Catastrophe risk modeling firm AIR Worldwide estimates that industry insured losses from Typhoo Jebi, which made landfall in Japan on Tuesday, Sept. 4, will be between $2.3 billion (JPY 257 billion) and $4.5 billion (JPY 502 billion).
Typhoon Jebi, which struck the island of Shikoku on Sept. 4 at the equivalent of a Category 3 hurricane, was the strongest typhoon to make landfall in Japan in 25 years. It rapidly made a second landfall on the main island of Honshu striking the major urban centers of Kobe and Osaka with winds which, flipped vehicles, ripped cladding off buildings, and downed trees and power lines.
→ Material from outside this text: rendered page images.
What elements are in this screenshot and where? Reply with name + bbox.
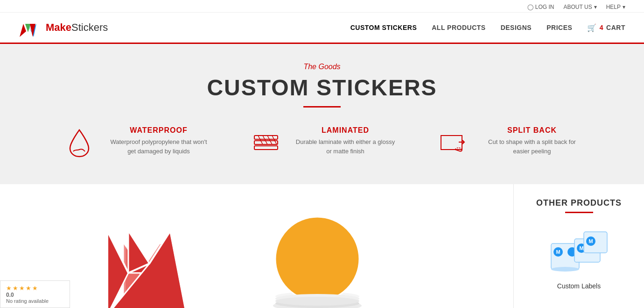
user-icon: ◯: [527, 4, 533, 10]
sidebar: OTHER PRODUCTS M: [513, 184, 644, 308]
logo[interactable]: MakeStickers: [19, 17, 108, 38]
rating-label: No rating available: [6, 298, 64, 304]
nav-custom-stickers[interactable]: CUSTOM STICKERS: [350, 24, 417, 31]
svg-point-36: [551, 267, 579, 272]
svg-line-11: [272, 136, 277, 144]
chevron-down-icon: ▾: [594, 4, 597, 10]
waterproof-content: WATERPROOF Waterproof polypropylene that…: [107, 126, 210, 156]
rating-score: 0.0: [6, 292, 64, 298]
chevron-down-icon: ▾: [623, 4, 625, 10]
die-cut-image: [75, 198, 224, 308]
svg-rect-5: [254, 136, 278, 139]
svg-line-9: [263, 136, 267, 144]
nav-prices[interactable]: PRICES: [546, 24, 572, 31]
hero-section: The Goods CUSTOM STICKERS WATERPROOF Wat…: [0, 44, 644, 184]
svg-marker-1: [20, 24, 26, 37]
nav-designs[interactable]: DESIGNS: [501, 24, 532, 31]
hero-divider: [303, 106, 341, 107]
svg-text:M: M: [588, 238, 593, 244]
hero-title: CUSTOM STICKERS: [9, 75, 635, 100]
main-products: Die Cut Stickers: [0, 184, 513, 308]
features-row: WATERPROOF Waterproof polypropylene that…: [9, 126, 635, 161]
logo-icon: [19, 17, 42, 38]
svg-line-10: [267, 136, 272, 144]
login-link[interactable]: ◯ LOG IN: [527, 4, 554, 10]
rating-badge: ★★★★★ 0.0 No rating available: [0, 280, 70, 308]
svg-point-30: [276, 297, 358, 305]
main-header: MakeStickers CUSTOM STICKERS ALL PRODUCT…: [0, 13, 644, 44]
svg-text:M: M: [579, 245, 583, 251]
main-navigation: CUSTOM STICKERS ALL PRODUCTS DESIGNS PRI…: [350, 23, 625, 32]
product-circle[interactable]: Circle Stickers: [243, 198, 392, 308]
svg-text:M: M: [556, 249, 560, 255]
feature-laminated: LAMINATED Durable laminate with either a…: [247, 126, 397, 161]
svg-marker-2: [25, 24, 31, 32]
products-section: Die Cut Stickers: [0, 184, 644, 308]
svg-line-8: [258, 136, 263, 144]
nav-all-products[interactable]: ALL PRODUCTS: [432, 24, 485, 31]
hero-subtitle: The Goods: [9, 63, 635, 71]
product-die-cut[interactable]: Die Cut Stickers: [75, 198, 224, 308]
custom-labels-svg: M M M: [542, 225, 616, 276]
sidebar-divider: [565, 212, 593, 213]
sidebar-title: OTHER PRODUCTS: [523, 198, 635, 208]
die-cut-stickers-svg: [79, 203, 219, 308]
logo-text: MakeStickers: [46, 21, 108, 34]
svg-rect-7: [254, 146, 278, 150]
help-link[interactable]: HELP ▾: [606, 4, 625, 10]
circle-stickers-svg: [257, 203, 378, 308]
nav-cart[interactable]: 🛒 4 CART: [587, 23, 625, 32]
top-bar: ◯ LOG IN ABOUT US ▾ HELP ▾: [0, 0, 644, 13]
laminated-icon: [247, 126, 285, 161]
sidebar-product-custom-labels[interactable]: M M M Custom Labels: [523, 222, 635, 290]
laminated-content: LAMINATED Durable laminate with either a…: [294, 126, 397, 156]
circle-image: [243, 198, 392, 308]
split-back-icon: [434, 126, 471, 161]
feature-split-back: SPLIT BACK Cut to shape with a split bac…: [434, 126, 583, 161]
custom-labels-image: M M M: [542, 222, 616, 279]
waterproof-icon: [61, 126, 98, 161]
custom-labels-name: Custom Labels: [523, 282, 635, 290]
about-link[interactable]: ABOUT US ▾: [564, 4, 597, 10]
cart-icon: 🛒: [587, 23, 597, 32]
feature-waterproof: WATERPROOF Waterproof polypropylene that…: [61, 126, 210, 161]
rating-stars: ★★★★★: [6, 285, 64, 292]
split-back-content: SPLIT BACK Cut to shape with a split bac…: [481, 126, 583, 156]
Storm surge inundated parts of Osaka Prefecture, with a potentially record-breaking storm tide reported in that area and intense rainfall accompanied the storm, with a recorded rate of 100 mm (3.9 inches) of rain in an hour at the tourist city of Kyoto, and more than 500 millimeters (nearly 20 inches) of rain total was measured in some areas.
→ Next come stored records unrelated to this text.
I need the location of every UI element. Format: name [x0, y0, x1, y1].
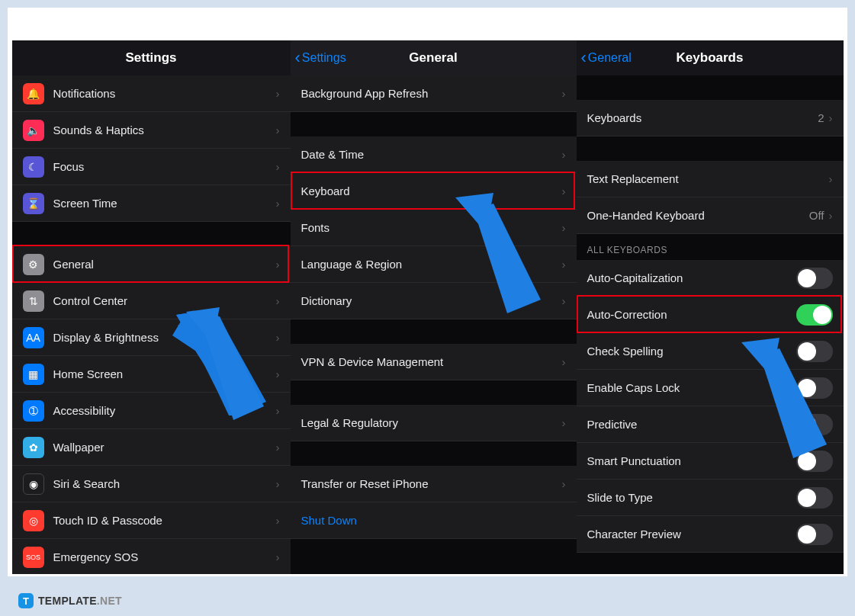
row-label: Auto-Capitalization [587, 271, 796, 284]
row-label: Enable Caps Lock [587, 381, 796, 394]
screenshot-composite: Settings 🔔Notifications›🔈Sounds & Haptic… [12, 40, 844, 574]
row-screen-time[interactable]: ⌛Screen Time› [12, 185, 291, 222]
chevron-left-icon: ‹ [295, 50, 301, 66]
chevron-right-icon: › [276, 514, 280, 527]
row-home-screen[interactable]: ▦Home Screen› [12, 356, 291, 393]
row-sounds-haptics[interactable]: 🔈Sounds & Haptics› [12, 112, 291, 149]
toggle-enable-caps-lock[interactable] [796, 377, 833, 399]
chevron-right-icon: › [562, 87, 566, 100]
row-label: Siri & Search [53, 477, 276, 490]
row-general[interactable]: ⚙General› [12, 246, 291, 283]
row-label: Control Center [53, 294, 276, 307]
row-label: One-Handed Keyboard [587, 209, 809, 222]
chevron-right-icon: › [562, 355, 566, 368]
chevron-right-icon: › [276, 404, 280, 417]
back-to-settings[interactable]: ‹ Settings [295, 50, 346, 66]
sos-icon: SOS [23, 547, 44, 568]
row-label: VPN & Device Management [301, 355, 562, 368]
watermark-suffix: .NET [97, 595, 122, 607]
aa-icon: AA [23, 327, 44, 348]
toggle-predictive[interactable] [796, 414, 833, 435]
settings-panel: Settings 🔔Notifications›🔈Sounds & Haptic… [12, 40, 291, 574]
row-vpn-device-management[interactable]: VPN & Device Management› [291, 344, 577, 380]
chevron-right-icon: › [276, 367, 280, 380]
chevron-right-icon: › [562, 184, 566, 197]
chevron-right-icon: › [276, 294, 280, 307]
bell-icon: 🔔 [23, 83, 44, 104]
section-all-keyboards: ALL KEYBOARDS [577, 234, 844, 260]
chevron-right-icon: › [276, 160, 280, 173]
chevron-left-icon: ‹ [581, 50, 587, 66]
row-notifications[interactable]: 🔔Notifications› [12, 75, 291, 112]
row-label: Keyboard [301, 184, 562, 197]
row-siri-search[interactable]: ◉Siri & Search› [12, 466, 291, 502]
row-predictive[interactable]: Predictive [577, 406, 844, 443]
row-text-replacement[interactable]: Text Replacement› [577, 161, 844, 197]
toggle-check-spelling[interactable] [796, 341, 833, 362]
row-background-app-refresh[interactable]: Background App Refresh› [291, 75, 577, 112]
grid-icon: ▦ [23, 364, 44, 385]
chevron-right-icon: › [562, 148, 566, 161]
row-legal-regulatory[interactable]: Legal & Regulatory› [291, 405, 577, 441]
row-label: Screen Time [53, 197, 276, 210]
chevron-right-icon: › [562, 477, 566, 490]
row-label: General [53, 258, 276, 271]
settings-title: Settings [125, 50, 176, 66]
row-label: Legal & Regulatory [301, 416, 562, 429]
toggle-auto-correction[interactable] [796, 304, 833, 326]
chevron-right-icon: › [276, 477, 280, 490]
row-accessibility[interactable]: ➀Accessibility› [12, 393, 291, 429]
general-header: ‹ Settings General [291, 40, 577, 75]
moon-icon: ☾ [23, 156, 44, 178]
row-shut-down[interactable]: Shut Down [291, 502, 577, 539]
row-display-brightness[interactable]: AADisplay & Brightness› [12, 319, 291, 356]
row-character-preview[interactable]: Character Preview [577, 516, 844, 553]
row-keyboard[interactable]: Keyboard› [291, 173, 577, 210]
toggle-slide-to-type[interactable] [796, 487, 833, 509]
row-check-spelling[interactable]: Check Spelling [577, 333, 844, 370]
back-label: Settings [302, 51, 346, 65]
chevron-right-icon: › [829, 111, 833, 124]
row-label: Home Screen [53, 367, 276, 380]
row-label: Transfer or Reset iPhone [301, 477, 562, 490]
toggle-auto-capitalization[interactable] [796, 268, 833, 289]
row-dictionary[interactable]: Dictionary› [291, 283, 577, 319]
watermark: T TEMPLATE.NET [18, 593, 122, 608]
row-label: Language & Region [301, 258, 562, 271]
row-label: Focus [53, 160, 276, 173]
row-wallpaper[interactable]: ✿Wallpaper› [12, 429, 291, 466]
row-keyboards[interactable]: Keyboards2› [577, 100, 844, 136]
row-value: Off [809, 209, 824, 222]
row-touch-id-passcode[interactable]: ◎Touch ID & Passcode› [12, 502, 291, 539]
row-smart-punctuation[interactable]: Smart Punctuation [577, 443, 844, 480]
back-to-general[interactable]: ‹ General [581, 50, 632, 66]
row-label: Fonts [301, 221, 562, 234]
row-label: Notifications [53, 87, 276, 100]
row-date-time[interactable]: Date & Time› [291, 136, 577, 173]
row-fonts[interactable]: Fonts› [291, 210, 577, 246]
person-icon: ➀ [23, 400, 44, 422]
row-enable-caps-lock[interactable]: Enable Caps Lock [577, 370, 844, 406]
row-language-region[interactable]: Language & Region› [291, 246, 577, 283]
row-transfer-or-reset-iphone[interactable]: Transfer or Reset iPhone› [291, 466, 577, 502]
row-focus[interactable]: ☾Focus› [12, 149, 291, 185]
chevron-right-icon: › [562, 416, 566, 429]
toggle-smart-punctuation[interactable] [796, 451, 833, 472]
row-label: Dictionary [301, 294, 562, 307]
row-one-handed-keyboard[interactable]: One-Handed KeyboardOff› [577, 197, 844, 234]
settings-header: Settings [12, 40, 291, 75]
row-value: 2 [818, 111, 824, 124]
keyboards-panel: ‹ General Keyboards Keyboards2› Text Rep… [577, 40, 844, 574]
toggle-character-preview[interactable] [796, 524, 833, 545]
row-label: Sounds & Haptics [53, 124, 276, 136]
row-label: Date & Time [301, 148, 562, 161]
watermark-badge: T [18, 593, 34, 608]
row-slide-to-type[interactable]: Slide to Type [577, 480, 844, 516]
chevron-right-icon: › [562, 221, 566, 234]
row-emergency-sos[interactable]: SOSEmergency SOS› [12, 539, 291, 574]
speaker-icon: 🔈 [23, 120, 44, 141]
row-control-center[interactable]: ⇅Control Center› [12, 283, 291, 319]
row-label: Slide to Type [587, 491, 796, 504]
row-auto-capitalization[interactable]: Auto-Capitalization [577, 260, 844, 297]
row-auto-correction[interactable]: Auto-Correction [577, 297, 844, 333]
The storm maintained its typhoon strength over the Sea of Japan as it tracked north along the coast, only weakening to tropical storm intensity early Wednesday, local time, as it passed the island of Hokkaido. Wind and torrential precipitation continued to affect the western coast up to Hokkaido overnight.
Along with major damage to buildings and infrastructure, there has been significant business interruption, particularly to manufacturing and tourism, with widespread shipping and transportation impacts. Kansai Airport plays a significant shipping role in the region, and the closure could disrupt supply chains.
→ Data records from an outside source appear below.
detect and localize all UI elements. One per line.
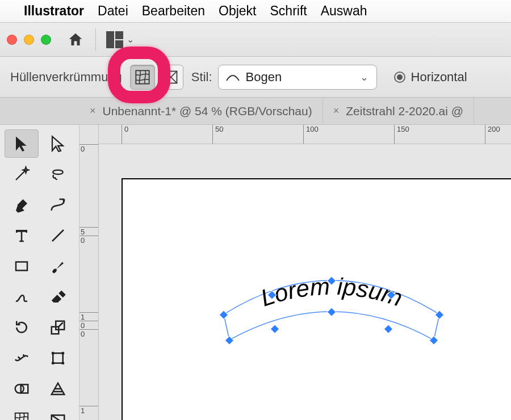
scale-icon — [49, 319, 66, 336]
hruler-tick: 100 — [303, 125, 319, 144]
rotate-icon — [13, 319, 30, 336]
svg-point-11 — [51, 362, 54, 364]
mac-menubar: Illustrator Datei Bearbeiten Objekt Schr… — [0, 0, 511, 23]
shaper-icon — [13, 288, 30, 305]
workspace-switcher[interactable]: ⌄ — [106, 31, 134, 48]
canvas-area: 0 5 0 1 0 0 1 0 50 100 150 200 — [79, 125, 511, 420]
divider — [95, 28, 96, 51]
mesh-tool[interactable] — [5, 405, 39, 420]
pen-icon — [13, 196, 30, 213]
horizontal-ruler[interactable]: 0 50 100 150 200 — [99, 125, 511, 144]
chevron-down-icon: ⌄ — [360, 71, 368, 83]
document-tab-title: Unbenannt-1* @ 54 % (RGB/Vorschau) — [103, 104, 312, 118]
menu-edit[interactable]: Bearbeiten — [142, 3, 205, 19]
home-button[interactable] — [66, 30, 85, 49]
hruler-tick: 50 — [212, 125, 223, 144]
document-tab[interactable]: × Unbenannt-1* @ 54 % (RGB/Vorschau) — [79, 98, 323, 124]
magic-wand-tool[interactable] — [5, 160, 39, 188]
radio-icon — [394, 72, 405, 83]
horizontal-label: Horizontal — [411, 70, 467, 85]
direct-selection-icon — [49, 135, 66, 152]
lasso-tool[interactable] — [41, 160, 75, 188]
arc-style-icon — [225, 72, 240, 83]
workspace-icon — [106, 31, 123, 48]
app-toolbar-top: ⌄ — [0, 23, 511, 57]
warped-text-object[interactable]: Lorem ipsum — [212, 252, 451, 354]
shape-builder-icon — [13, 380, 30, 397]
svg-rect-5 — [16, 262, 27, 271]
selection-tool[interactable] — [5, 129, 39, 158]
vruler-tick: 0 — [79, 236, 98, 245]
curvature-tool[interactable] — [41, 191, 75, 219]
eraser-icon — [49, 288, 66, 305]
menu-select[interactable]: Auswah — [321, 3, 367, 19]
canvas[interactable]: Lorem ipsum — [99, 144, 511, 420]
svg-point-9 — [51, 352, 54, 355]
rectangle-icon — [13, 258, 30, 275]
svg-point-12 — [61, 362, 64, 364]
svg-point-10 — [61, 352, 64, 355]
brush-icon — [49, 258, 66, 275]
zoom-window-button[interactable] — [41, 35, 51, 45]
svg-rect-25 — [327, 308, 336, 317]
rotate-tool[interactable] — [5, 313, 39, 342]
svg-rect-23 — [429, 336, 438, 345]
shaper-tool[interactable] — [5, 283, 39, 311]
direct-selection-tool[interactable] — [41, 129, 75, 158]
svg-rect-22 — [225, 336, 234, 345]
warp-style-value: Bogen — [246, 70, 282, 85]
menu-type[interactable]: Schrift — [270, 3, 307, 19]
menu-object[interactable]: Objekt — [219, 3, 256, 19]
type-tool[interactable] — [5, 221, 39, 250]
pen-tool[interactable] — [5, 191, 39, 219]
mesh-tool-icon — [13, 411, 30, 420]
home-icon — [67, 31, 84, 48]
warp-style-dropdown[interactable]: Bogen ⌄ — [218, 65, 377, 90]
tools-panel — [0, 125, 79, 420]
vruler-tick: 1 — [79, 312, 98, 321]
svg-point-13 — [15, 385, 23, 393]
shape-builder-tool[interactable] — [5, 375, 39, 403]
width-tool[interactable] — [5, 344, 39, 372]
vertical-ruler[interactable]: 0 5 0 1 0 0 1 — [79, 125, 99, 420]
svg-line-4 — [52, 230, 64, 241]
vruler-tick: 1 — [79, 406, 98, 415]
main-area: 0 5 0 1 0 0 1 0 50 100 150 200 — [0, 125, 511, 420]
svg-rect-21 — [435, 310, 444, 320]
document-tab-title: Zeitstrahl 2-2020.ai @ — [346, 104, 463, 118]
gradient-tool[interactable] — [41, 405, 75, 420]
vruler-tick: 0 — [79, 144, 98, 153]
free-transform-tool[interactable] — [41, 344, 75, 372]
svg-rect-8 — [53, 353, 63, 363]
chevron-down-icon: ⌄ — [127, 34, 134, 45]
envelope-warp-toolbar: Hüllenverkrümmung Stil: Bogen ⌄ Horizont… — [0, 57, 511, 98]
app-name[interactable]: Illustrator — [24, 3, 84, 19]
line-tool[interactable] — [41, 221, 75, 250]
close-icon[interactable]: × — [90, 105, 96, 117]
hruler-tick: 0 — [122, 125, 128, 144]
vruler-tick: 0 — [79, 321, 98, 330]
type-icon — [13, 227, 30, 244]
perspective-tool[interactable] — [41, 375, 75, 403]
hruler-tick: 200 — [485, 125, 500, 144]
annotation-highlight-circle — [108, 47, 170, 103]
scale-tool[interactable] — [41, 313, 75, 342]
line-icon — [49, 227, 66, 244]
horizontal-radio[interactable]: Horizontal — [394, 70, 467, 85]
menu-file[interactable]: Datei — [98, 3, 128, 19]
minimize-window-button[interactable] — [24, 35, 34, 45]
svg-rect-29 — [384, 325, 393, 334]
svg-rect-20 — [219, 310, 228, 320]
document-tab[interactable]: × Zeitstrahl 2-2020.ai @ — [323, 98, 474, 124]
brush-tool[interactable] — [41, 252, 75, 280]
hruler-tick: 150 — [394, 125, 409, 144]
curvature-icon — [49, 196, 66, 213]
lasso-icon — [49, 166, 66, 183]
vruler-tick: 5 — [79, 227, 98, 236]
eraser-tool[interactable] — [41, 283, 75, 311]
close-icon[interactable]: × — [333, 105, 340, 117]
width-icon — [13, 350, 30, 367]
selection-icon — [13, 135, 30, 152]
rectangle-tool[interactable] — [5, 252, 39, 280]
close-window-button[interactable] — [7, 35, 17, 45]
AIR’s modeled insured loss estimates include: Insured damage to property (residential, commercial, industrial, and agricultural/mutual), both structures and their contents, and automobiles.
AIR’s modeled insured loss estimates do not include: losses from precipitation-induced flood; landslide; losses to land or infrastructure; construction or erection all risks; marine hull, or marine cargo lines of business; business interruption losses, loss adjustment expenses or increased materials and services cost from demand surge.